Data provided:
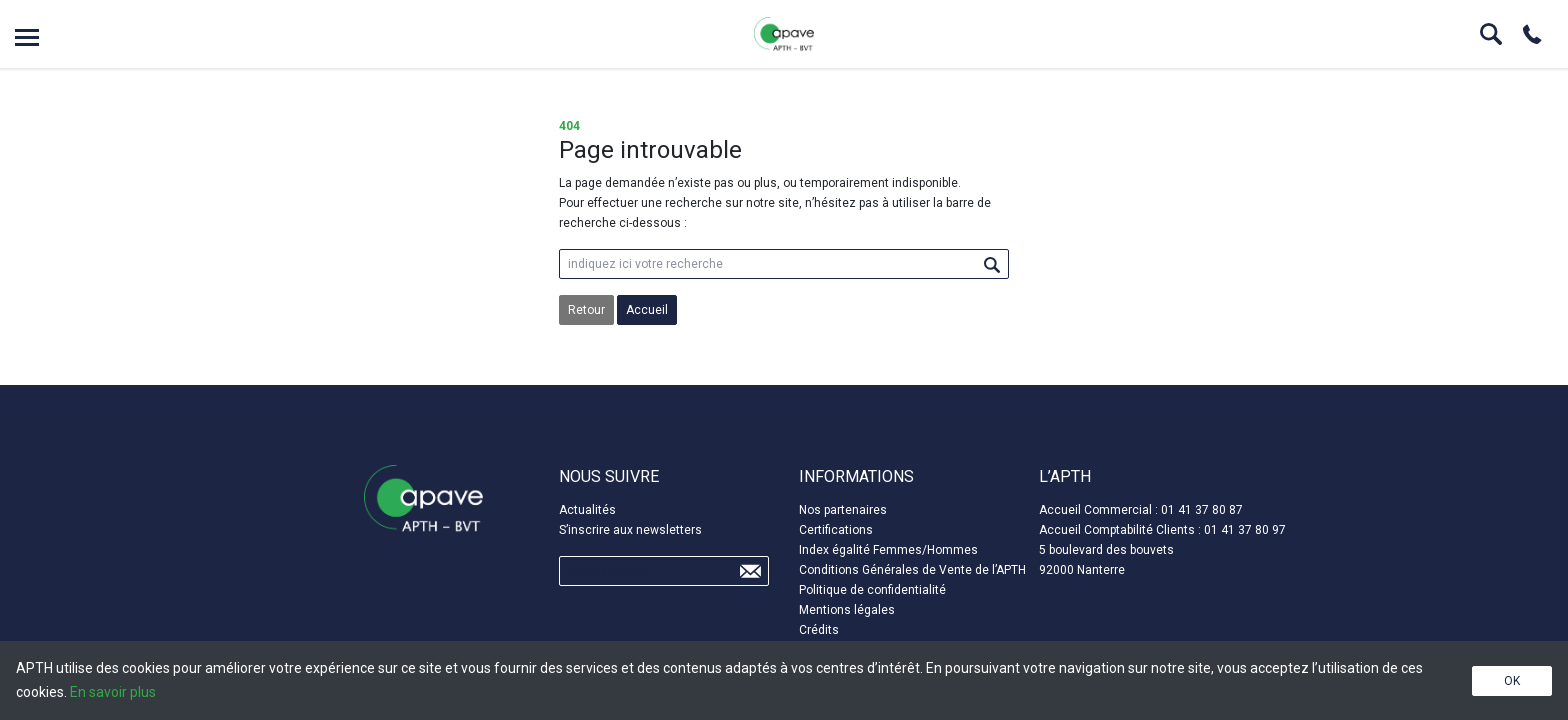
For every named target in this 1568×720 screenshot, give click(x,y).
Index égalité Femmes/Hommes (888, 550)
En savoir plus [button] (113, 692)
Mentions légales (847, 610)
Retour (586, 310)
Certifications (836, 530)
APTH (784, 34)
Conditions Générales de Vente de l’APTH (912, 570)
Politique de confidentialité (872, 590)
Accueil (647, 310)
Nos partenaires (843, 510)
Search (1491, 34)
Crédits (819, 630)
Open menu (27, 37)
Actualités (587, 510)
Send (750, 571)
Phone (1532, 34)
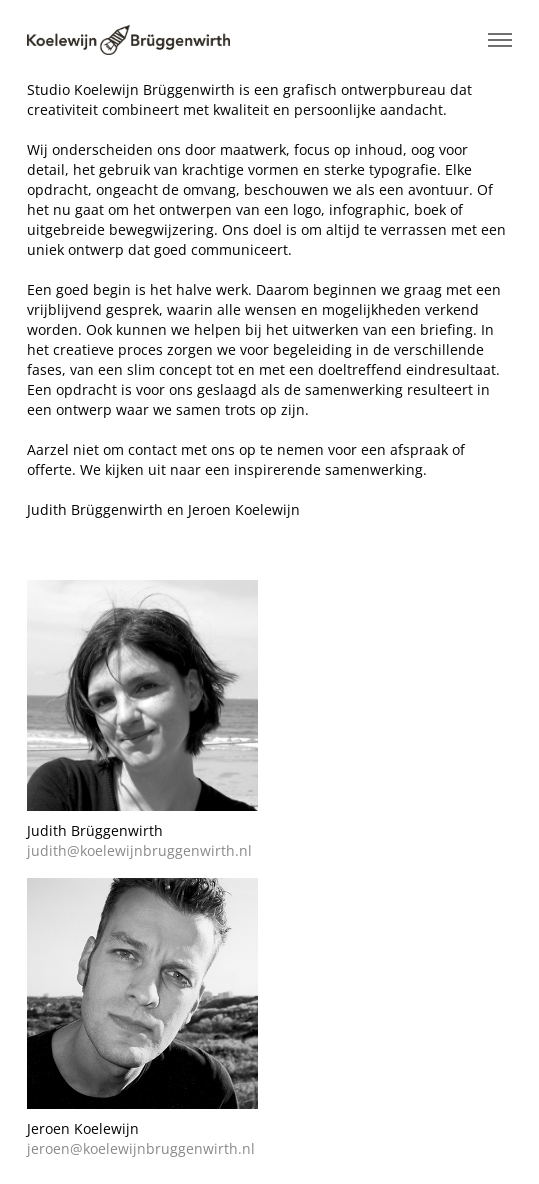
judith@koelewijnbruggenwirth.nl (139, 850)
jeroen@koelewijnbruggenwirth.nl (141, 1148)
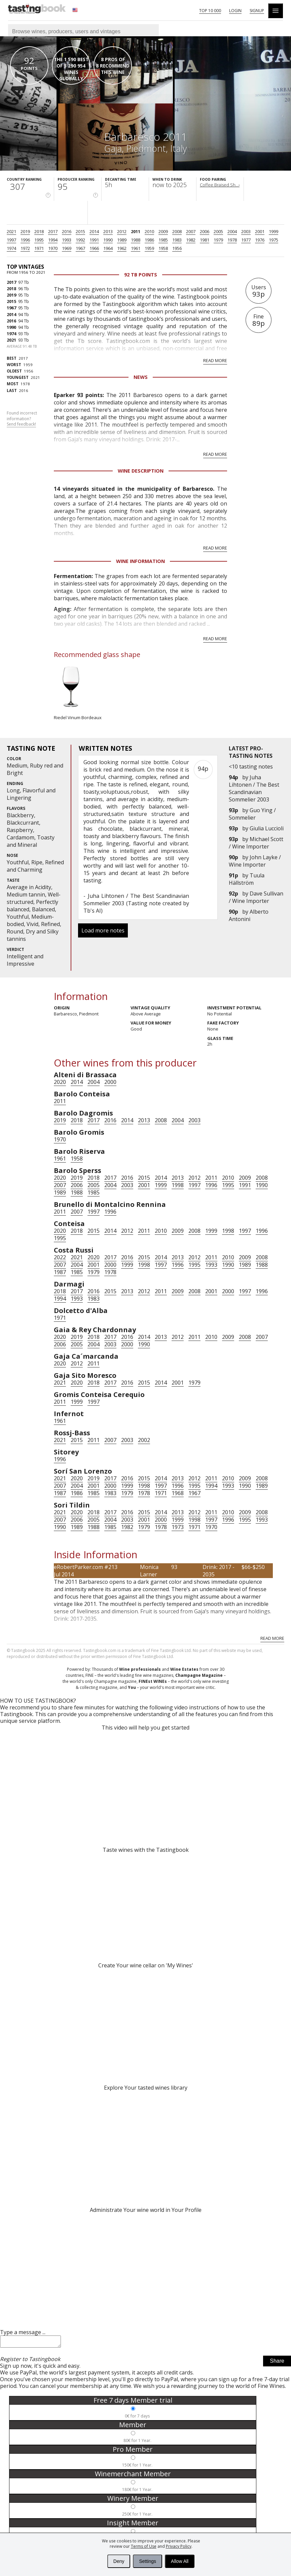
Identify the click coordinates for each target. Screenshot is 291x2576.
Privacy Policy (178, 2546)
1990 (108, 240)
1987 (60, 1272)
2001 (259, 231)
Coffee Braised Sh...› (220, 185)
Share (277, 2363)
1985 (163, 240)
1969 (66, 248)
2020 (60, 1082)
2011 (135, 231)
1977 (246, 240)
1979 (218, 240)
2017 (53, 231)
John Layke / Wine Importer (255, 861)
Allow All (179, 2561)
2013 (108, 231)
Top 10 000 (210, 10)
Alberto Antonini (248, 915)
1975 (273, 240)
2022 (60, 1257)
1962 (121, 248)
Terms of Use (143, 2546)
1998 (178, 1185)
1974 (11, 248)
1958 (163, 248)
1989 (121, 240)
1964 (108, 248)
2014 (94, 231)
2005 (218, 231)
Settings (147, 2561)
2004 (232, 231)
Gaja (113, 148)
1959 (149, 248)
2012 (121, 231)
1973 (178, 1527)
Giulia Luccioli (267, 828)
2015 (80, 231)
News (141, 377)
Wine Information (140, 561)
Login (235, 10)
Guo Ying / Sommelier (252, 813)
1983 (177, 240)
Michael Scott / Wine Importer (256, 842)
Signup (257, 10)
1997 (11, 240)
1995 (39, 240)
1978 (232, 240)
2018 (39, 231)
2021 (11, 231)
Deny (118, 2561)
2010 (149, 231)
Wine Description (140, 471)
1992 (80, 240)
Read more (215, 360)
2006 (204, 231)
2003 (246, 231)
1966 (94, 248)
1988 (135, 240)
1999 (273, 231)
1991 (94, 240)
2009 (163, 231)
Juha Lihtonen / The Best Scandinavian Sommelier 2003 (254, 788)
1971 (39, 248)
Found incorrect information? (22, 419)
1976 (259, 240)
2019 (25, 231)
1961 (135, 248)
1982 (190, 240)
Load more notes (102, 930)
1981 (204, 240)
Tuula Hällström (246, 879)
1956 (177, 248)
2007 (190, 231)
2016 (66, 231)
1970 (53, 248)
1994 (53, 240)
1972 (25, 248)
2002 (144, 1440)
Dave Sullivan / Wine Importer (256, 897)
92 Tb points (140, 274)
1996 (25, 240)
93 (174, 1567)
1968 (178, 1493)
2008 (177, 231)
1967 (80, 248)
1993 (66, 240)
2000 (110, 1082)
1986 (149, 240)
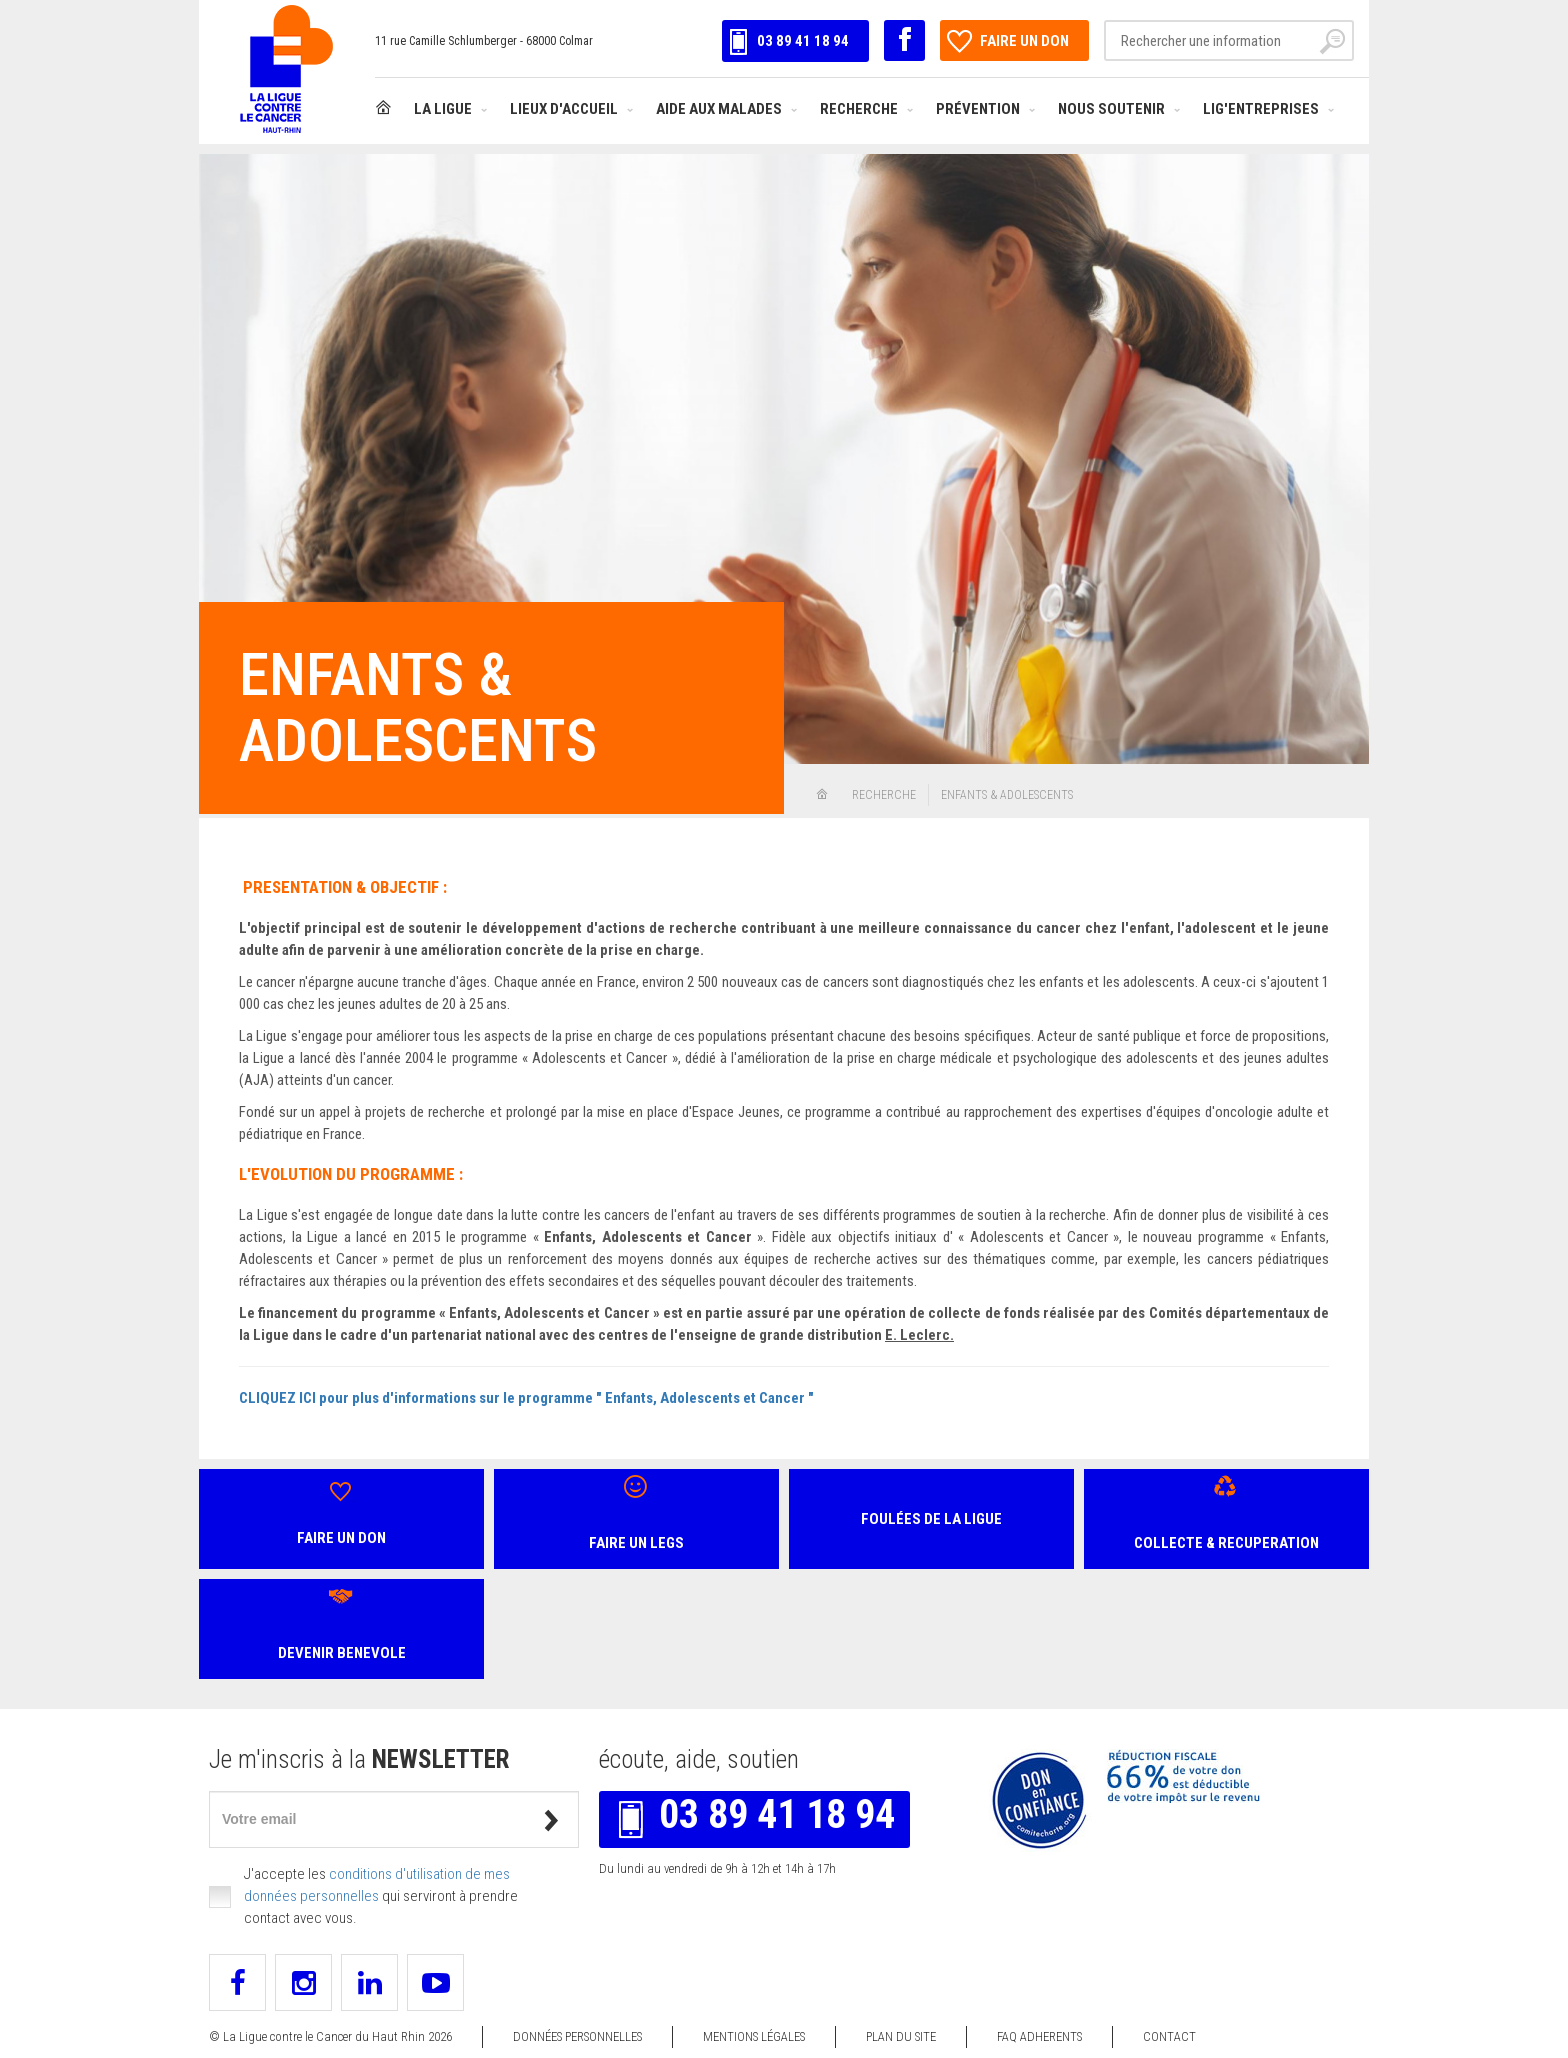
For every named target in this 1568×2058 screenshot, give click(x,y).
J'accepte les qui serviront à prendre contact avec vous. (381, 1896)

Exercise aim: In how many lines of the records does the string "Importer" occur? Answer with the number alone.

Task response: 3